PROBLEM → Copy from the first line below down to and including the line with "že inak by si". Skip the pictures.

[Page-level text extractions]
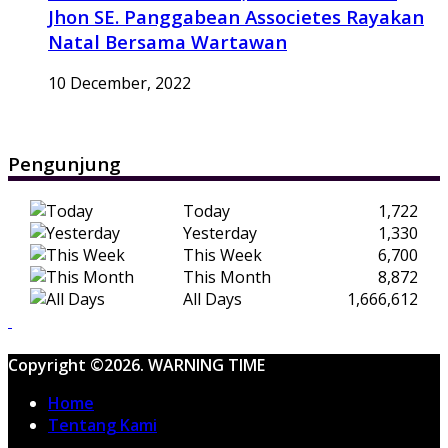
Jhon SE. Panggabean Associetes Rayakan
Natal Bersama Wartawan
10 December, 2022
Pengunjung
Today
1,722
Yesterday
1,330
This Week
6,700
This Month
8,872
All Days
1,666,612
Copyright ©2026. WARNING TIME
Home
Tentang Kami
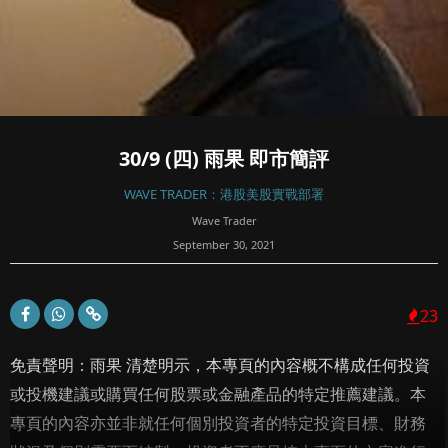
30/9 (四) 雨果 即市簡評
WAVE TRADER：港股美股實戰部署
Wave Trader
September 30, 2021
23
免責聲明：雨果 清楚明示，本專頁的內容概不構成任何投資
或投機建議或購買任何股票或金融產品的特定推薦建議。本
專頁的內容亦並非就任何個別投資者的特定投資目標、財務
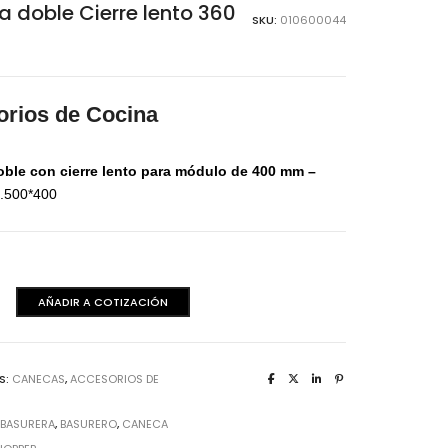
aminas Melaminicas
 doble Cierre lento 360
SKU:
010600044
rios de Cocina
ble con cierre lento para módulo de 400 mm –
.500*400
AÑADIR A COTIZACIÓN
dera Italiana
aminas Melaminicas
S:
CANECAS
,
ACCESORIOS DE
:
BASURERA
,
BASURERO
,
CANECA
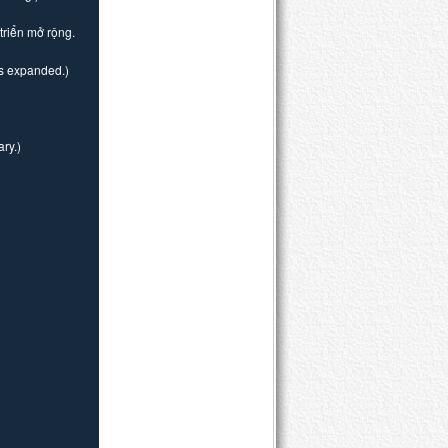
triển mở rộng.
s expanded.)
ry.)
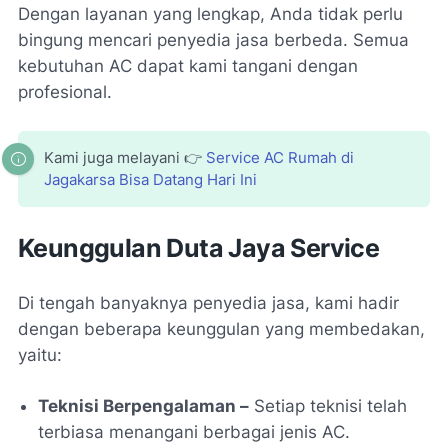
Dengan layanan yang lengkap, Anda tidak perlu
bingung mencari penyedia jasa berbeda. Semua
kebutuhan AC dapat kami tangani dengan
profesional.
Kami juga melayani 👉
Service AC Rumah di
Jagakarsa Bisa Datang Hari Ini
Keunggulan Duta Jaya Service
Di tengah banyaknya penyedia jasa, kami hadir
dengan beberapa keunggulan yang membedakan,
yaitu:
Teknisi Berpengalaman –
Setiap teknisi telah
terbiasa menangani berbagai jenis AC.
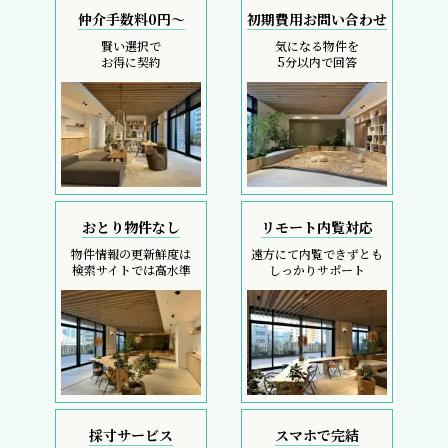
仲介手数料0円～
初期費用お問い合わせ
賢い選択で
気になる物件を
お得に契約
5分以内で回答
おとり物件なし
リモート内覧対応
物件情報の更新鮮度は
遠方にて内覧できずとも
検索サイトでは高水準
しっかりサポート
採寸サービス
スマホで完結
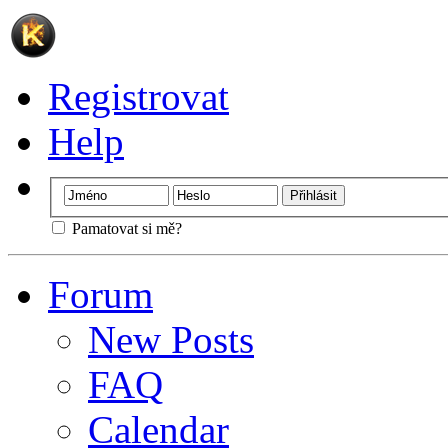
Registrovat
Help
Pamatovat si mě?
Forum
New Posts
FAQ
Calendar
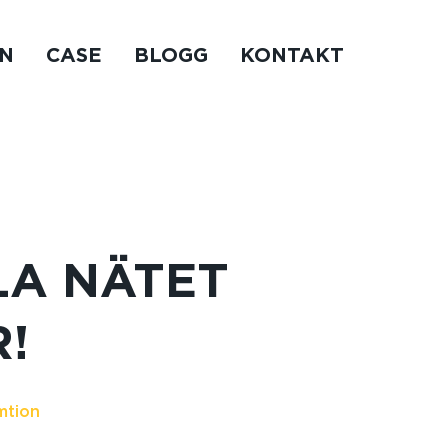
N
CASE
BLOGG
KONTAKT
LA NÄTET
!
mtion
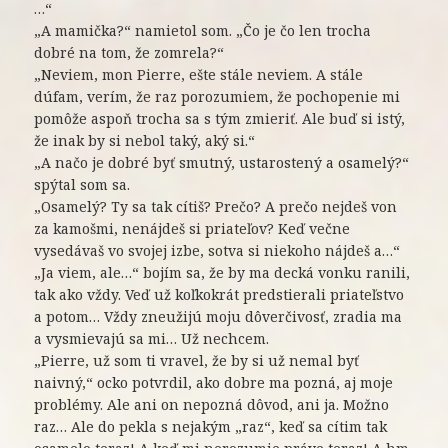
…“
„A mamička?“ namietol som. „Čo je čo len trocha
dobré na tom, že zomrela?“
„Neviem, mon Pierre, ešte stále neviem. A stále
dúfam, verím, že raz porozumiem, že pochopenie mi
pomôže aspoň trocha sa s tým zmieriť. Ale buď si istý,
že inak by si nebol taký, aký si.“
„A načo je dobré byť smutný, ustarostený a osamelý?“
spýtal som sa.
„Osamelý? Ty sa tak cítiš? Prečo? A prečo nejdeš von
za kamošmi, nenájdeš si priateľov? Keď večne
vysedávaš vo svojej izbe, sotva si niekoho nájdeš a…“
„Ja viem, ale…“ bojím sa, že by ma decká vonku ranili,
tak ako vždy. Veď už koľkokrát predstierali priateľstvo
a potom… Vždy zneužijú moju dôverčivosť, zradia ma
a vysmievajú sa mi… Už nechcem.
„Pierre, už som ti vravel, že by si už nemal byť
naivný,“ ocko potvrdil, ako dobre ma pozná, aj moje
problémy. Ale ani on nepozná dôvod, ani ja. Možno
raz… Ale do pekla s nejakým „raz“, keď sa cítim tak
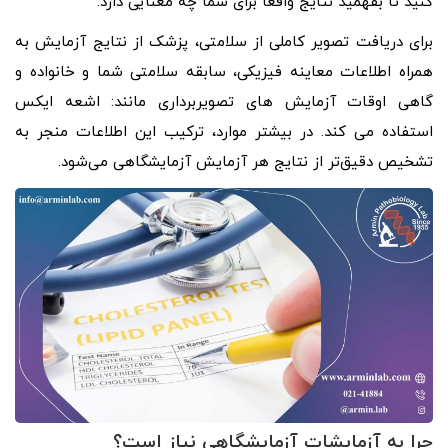
کنید تا بفهمید نتایج واقعاً برای شما چه معنایی دارد.
برای دریافت تصویر کاملی از سلامتی، پزشک از نتایج آزمایش به
همراه اطلاعات معاینه فیزیکی، سابقه سلامتی شما و خانواده و
گاهی اوقات آزمایش های تصویربرداری مانند: اشعه ایکس
استفاده می کند. در بیشتر موارد، ترکیب این اطلاعات منجر به
تشخیص دقیق‌تر از نتایج هر آزمایش آزمایشگاهی می‌شود.
چرا به آزمایشات آزمایشگاهی نیاز است؟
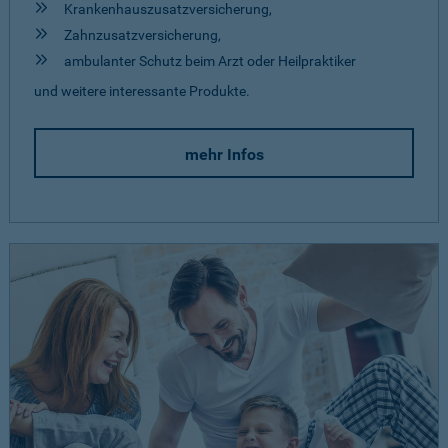
Krankenhauszusatzversicherung,
Zahnzusatzversicherung,
ambulanter Schutz beim Arzt oder Heilpraktiker
und weitere interessante Produkte.
mehr Infos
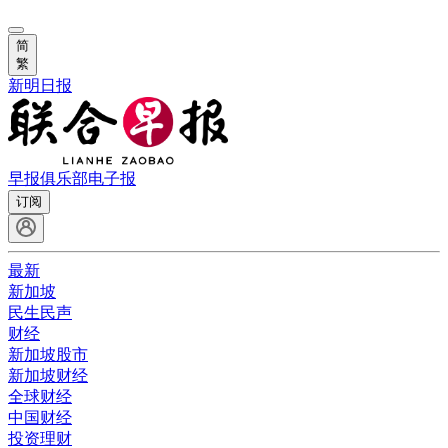
简
繁
新明日报
早报俱乐部
电子报
订阅
最新
新加坡
民生民声
财经
新加坡股市
新加坡财经
全球财经
中国财经
投资理财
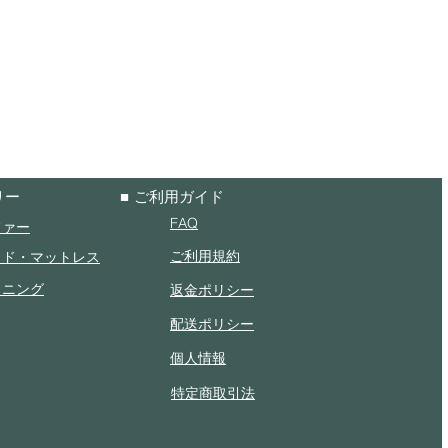
リー
■ ご利用ガイド
FAQ
ファー
ご利用規約
ッド・マットレス
イニング
返金ポリシー
配送ポリシー
個人情報
特定商取引法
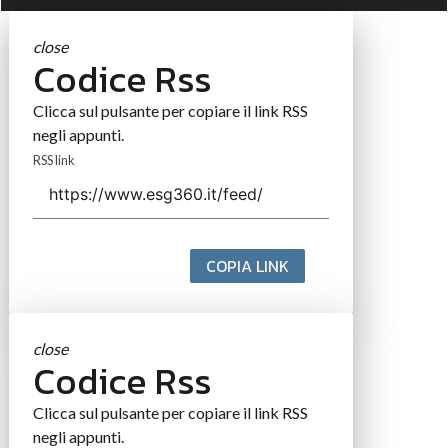
close
Codice Rss
Clicca sul pulsante per copiare il link RSS
negli appunti.
RSS link
COPIA LINK
close
Codice Rss
Clicca sul pulsante per copiare il link RSS
negli appunti.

PROBLEM SOLUTION →
Jhon SE. Panggabean Associetes Rayakan
Natal Bersama Wartawan
10 December, 2022
Pengunjung
Today
1,722
Yesterday
1,330
This Week
6,700
This Month
8,872
All Days
1,666,612
Copyright ©2026. WARNING TIME
Home
Tentang Kami
30/9 (四) 雨果 即市簡評
WAVE TRADER：港股美股實戰部署
Wave Trader
September 30, 2021
23
免責聲明：雨果 清楚明示，本專頁的內容概不構成任何投資
或投機建議或購買任何股票或金融產品的特定推薦建議。本
專頁的內容亦並非就任何個別投資者的特定投資目標、財務
aminas Melaminicas
 doble Cierre lento 360
SKU:
010600044
rios de Cocina
ble con cierre lento para módulo de 400 mm –
.500*400
AÑADIR A COTIZACIÓN
dera Italiana
aminas Melaminicas
S:
CANECAS
,
ACCESORIOS DE
:
BASURERA
,
BASURERO
,
CANECA
triển mở rộng.
s expanded.)
ry.)
Dengan layanan yang lengkap, Anda tidak perlu
bingung mencari penyedia jasa berbeda. Semua
kebutuhan AC dapat kami tangani dengan
profesional.
Kami juga melayani 👉
Service AC Rumah di
Jagakarsa Bisa Datang Hari Ini
Keunggulan Duta Jaya Service
Di tengah banyaknya penyedia jasa, kami hadir
dengan beberapa keunggulan yang membedakan,
yaitu:
Teknisi Berpengalaman –
Setiap teknisi telah
terbiasa menangani berbagai jenis AC.
仲介手数料0円～
初期費用お問い合わせ
賢い選択で
気になる物件を
お得に契約
5分以内で回答
おとり物件なし
リモート内覧対応
物件情報の更新鮮度は
遠方にて内覧できずとも
検索サイトでは高水準
しっかりサポート
採寸サービス
スマホで完結
Registrovat
Help
Pamatovat si mě?
Forum
New Posts
FAQ
Calendar
N
CASE
BLOGG
KONTAKT
LA NÄTET
!
mtion
…“
„A mamička?“ namietol som. „Čo je čo len trocha
dobré na tom, že zomrela?“
„Neviem, mon Pierre, ešte stále neviem. A stále
dúfam, verím, že raz porozumiem, že pochopenie mi
pomôže aspoň trocha sa s tým zmieriť. Ale buď si istý,
že inak by si nebol taký, aký si.“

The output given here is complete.